KAI RYSSDAL: We've got salmonella in our peanut butter, as you might have heard. More of it than we thought apparently. Today the Food and Drug Administration extended its recall of the questionable spread back to 2004. Not too long ago it was e.coli in our spinach. Every now and then it's more e.coli at hamburger restaurants. It's enough to make you really worry about the food on your plate.
So today, after the peanut butter recall, the Food and Drug Administration decided to do something about it. Helen Palmer reports from the Marketplace Health Desk at WGBH.
HELEN PALMER: The FDA issued final safety guidelines today for fresh-cut produce — those bags of salad and baby carrots.

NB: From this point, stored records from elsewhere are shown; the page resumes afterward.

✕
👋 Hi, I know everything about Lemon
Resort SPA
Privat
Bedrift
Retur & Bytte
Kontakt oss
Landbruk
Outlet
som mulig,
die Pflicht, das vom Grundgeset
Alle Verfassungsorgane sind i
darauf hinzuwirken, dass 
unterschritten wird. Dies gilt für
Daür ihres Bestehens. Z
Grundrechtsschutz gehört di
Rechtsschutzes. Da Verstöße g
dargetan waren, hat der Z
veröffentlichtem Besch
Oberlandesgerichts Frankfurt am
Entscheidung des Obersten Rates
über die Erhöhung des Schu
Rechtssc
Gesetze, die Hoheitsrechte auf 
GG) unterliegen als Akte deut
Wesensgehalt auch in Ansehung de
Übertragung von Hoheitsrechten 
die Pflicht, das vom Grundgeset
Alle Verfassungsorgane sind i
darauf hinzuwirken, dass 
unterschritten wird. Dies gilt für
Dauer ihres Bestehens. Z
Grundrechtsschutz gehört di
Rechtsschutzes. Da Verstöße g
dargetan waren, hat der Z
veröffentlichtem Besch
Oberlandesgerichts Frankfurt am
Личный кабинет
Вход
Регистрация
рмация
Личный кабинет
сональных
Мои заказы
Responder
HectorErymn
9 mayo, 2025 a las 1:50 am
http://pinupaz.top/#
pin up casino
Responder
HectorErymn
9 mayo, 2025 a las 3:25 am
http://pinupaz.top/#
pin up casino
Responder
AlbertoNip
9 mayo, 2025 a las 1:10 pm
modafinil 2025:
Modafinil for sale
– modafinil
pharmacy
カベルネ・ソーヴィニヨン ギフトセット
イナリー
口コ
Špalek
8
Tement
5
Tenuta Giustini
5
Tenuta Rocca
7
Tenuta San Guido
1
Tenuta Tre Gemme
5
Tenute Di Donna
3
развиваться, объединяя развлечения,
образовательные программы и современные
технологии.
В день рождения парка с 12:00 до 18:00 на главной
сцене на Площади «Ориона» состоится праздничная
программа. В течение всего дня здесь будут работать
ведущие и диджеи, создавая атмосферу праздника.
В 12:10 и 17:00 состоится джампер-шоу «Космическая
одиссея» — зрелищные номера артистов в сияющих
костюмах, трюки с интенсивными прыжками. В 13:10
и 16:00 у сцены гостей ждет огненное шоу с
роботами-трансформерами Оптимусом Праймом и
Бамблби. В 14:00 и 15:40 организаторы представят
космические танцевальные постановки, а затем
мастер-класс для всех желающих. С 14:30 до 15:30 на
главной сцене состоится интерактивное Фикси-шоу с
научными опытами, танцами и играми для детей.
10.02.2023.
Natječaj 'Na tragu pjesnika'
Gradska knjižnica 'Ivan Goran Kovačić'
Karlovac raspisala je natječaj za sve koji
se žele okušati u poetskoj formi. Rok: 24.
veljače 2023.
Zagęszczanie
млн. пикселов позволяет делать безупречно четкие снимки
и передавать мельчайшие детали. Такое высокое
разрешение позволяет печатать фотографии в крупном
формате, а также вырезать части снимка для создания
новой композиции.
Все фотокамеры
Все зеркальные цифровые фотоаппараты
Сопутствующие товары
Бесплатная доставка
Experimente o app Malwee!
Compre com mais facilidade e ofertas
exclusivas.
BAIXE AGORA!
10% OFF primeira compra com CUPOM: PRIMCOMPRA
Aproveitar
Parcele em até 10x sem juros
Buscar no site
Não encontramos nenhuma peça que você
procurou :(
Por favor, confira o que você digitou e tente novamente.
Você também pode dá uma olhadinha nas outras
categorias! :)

But the agency's director of food defense, David Acheson, said the new guidelines aren't exactly the scientific solution to food borne-illness.
DAVID ACHESON: There is a real need to better understand how these bugs get onto food and how to prevent them. We don't have all those answers.

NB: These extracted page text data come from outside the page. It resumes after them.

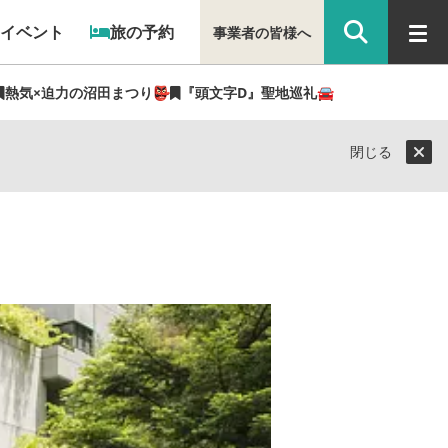
イベント
旅の予約
事業者の皆様へ
熱気×迫力の沼田まつり👺
『頭文字D』聖地巡礼🚘
閉じる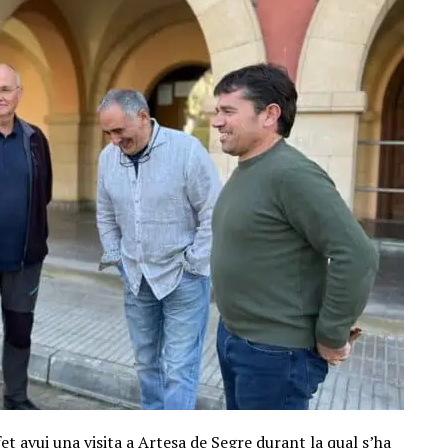
fet avui una visita a Artesa de Segre durant la qual s’ha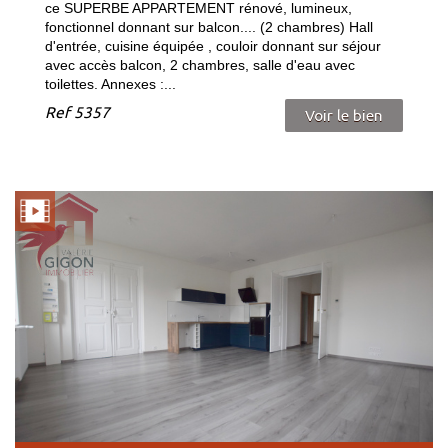
ce SUPERBE APPARTEMENT rénové, lumineux,
fonctionnel donnant sur balcon.... (2 chambres) Hall
d'entrée, cuisine équipée , couloir donnant sur séjour
avec accès balcon, 2 chambres, salle d'eau avec
toilettes. Annexes :...
Ref
5357
Voir le bien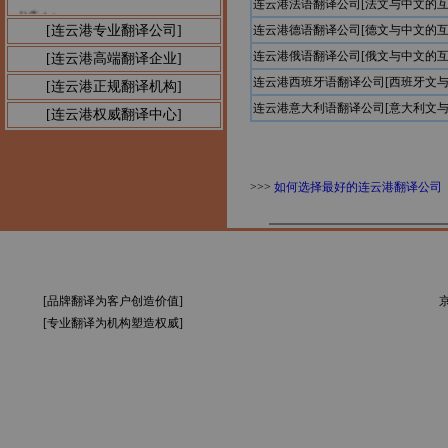
连云港法语翻译公司[法文与中文的互
公告1：
[连云港专业翻译公司]
连云港德语翻译公司[德文与中文的互
连云港俄语翻译公司[俄文与中文的互
[连云港高端翻译企业]
连云港西班牙语翻译公司[西班牙文与
[连云港正规翻译机构]
连云港意大利语翻译公司[意大利文与
[连云港权威翻译中心]
>>>
如何选择最好的连云港翻译公司
[品牌翻译为客户创造价值]
京
[专业翻译为机构塑造权威]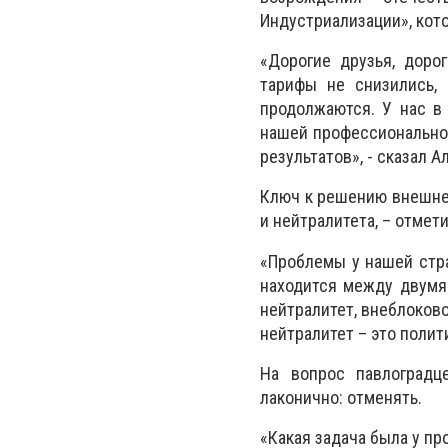
Индустриализации», ко
«Дорогие друзья, доро
тарифы не снизились,
продолжаются. У нас в 
нашей профессиональной
результатов», - сказал А
Ключ к решению внешне
и нейтралитета, – отме
«Проблемы у нашей стра
находится между двумя
нейтралитет, внеблоков
нейтралитет – это полит
На вопрос павлоградц
лаконично: отменять.
«Какая задача была у п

In the meantime, Acheson said the guidelines are the best the agency can do. They build on regulations for growers that date back a decade, and add details about personnel hygiene, training, buildings and processing controls.

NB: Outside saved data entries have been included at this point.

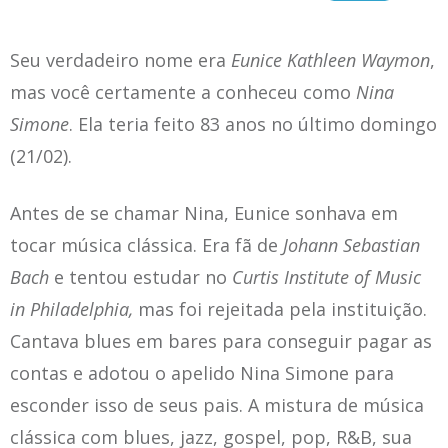
Seu verdadeiro nome era
Eunice Kathleen Waymon
,
mas você certamente a conheceu como
Nina
Simone
. Ela teria feito 83 anos no último domingo
(21/02).
Antes de se chamar Nina, Eunice sonhava em
tocar música clássica. Era fã de
Johann Sebastian
Bach
e tentou estudar no
Curtis Institute of Music
in Philadelphia,
mas foi rejeitada pela instituição.
Cantava blues em bares para conseguir pagar as
contas e adotou o apelido Nina Simone para
esconder isso de seus pais. A mistura de música
clássica com blues, jazz, gospel, pop, R&B, sua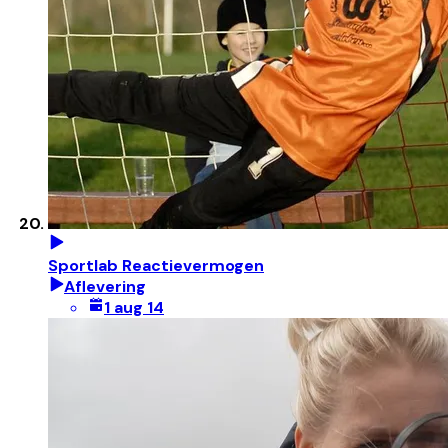
Sportlab Reactievermogen
Aflevering
1 aug 14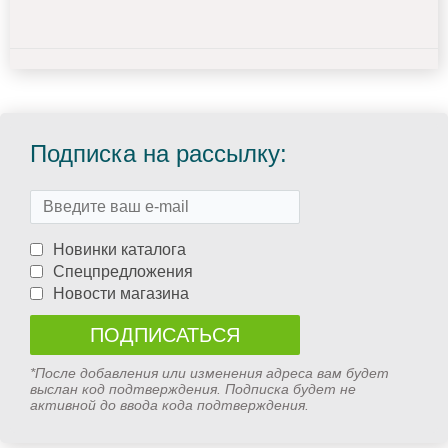
Подписка на рассылку:
Новинки каталога
Спецпредложения
Новости магазина
*После добавления или изменения адреса вам будет
выслан код подтверждения. Подписка будет не
активной до ввода кода подтверждения.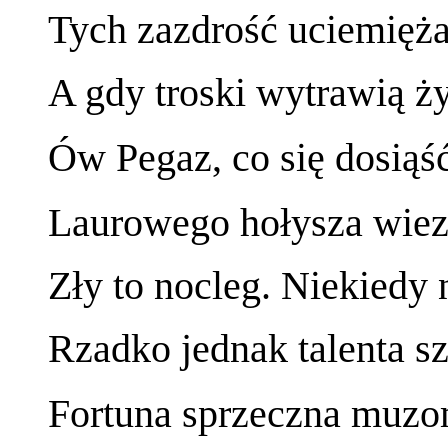
Tych zazdrość uciemięża
A gdy troski wytrawią ży
Ów Pegaz, co się dosiąś
Laurowego hołysza wiezi
Zły to nocleg. Niekiedy n
Rzadko jednak talenta s
Fortuna sprzeczna muzo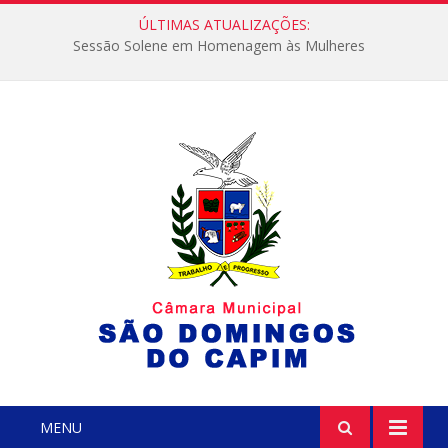
ÚLTIMAS ATUALIZAÇÕES:
Sessão Solene em Homenagem às Mulheres
MENU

The United Fresh Produce Association's David Gombas said the FDA incorporated his members' ideas in the new document.
DAVID GOMBAS: Because the fresh-cut products are consumed raw, the opportunity for contamination has to be controlled that much more closely. And that's really what the benfefit of this document is.
Gombas thinks the only added costs will be in documenting produce more closely from field to retail shelf.
The Grocery Manufacturers agree. Their food safety officer, Jenny Scott, says the new guidelines won't prove too onerous.
JENNY SCOTT: This is a voluntary guidance document. There are no regulatory requirements that these have to be implemented.
That's precisely the problem. Michael Hansen of Consumers Union says the new rules need some teeth.
MICHAEL HANSEN: Make these things mandatory requirements not voluntary, have effective trace-back, third-party audits, and then rigorous inspection.
But the food processers say safety has always been their top priority. It's in their best interest — they say the recent tainted spinach outbreak cost them an estimated $100 million.
In Boston, I'm Helen Palmer for Marketplace.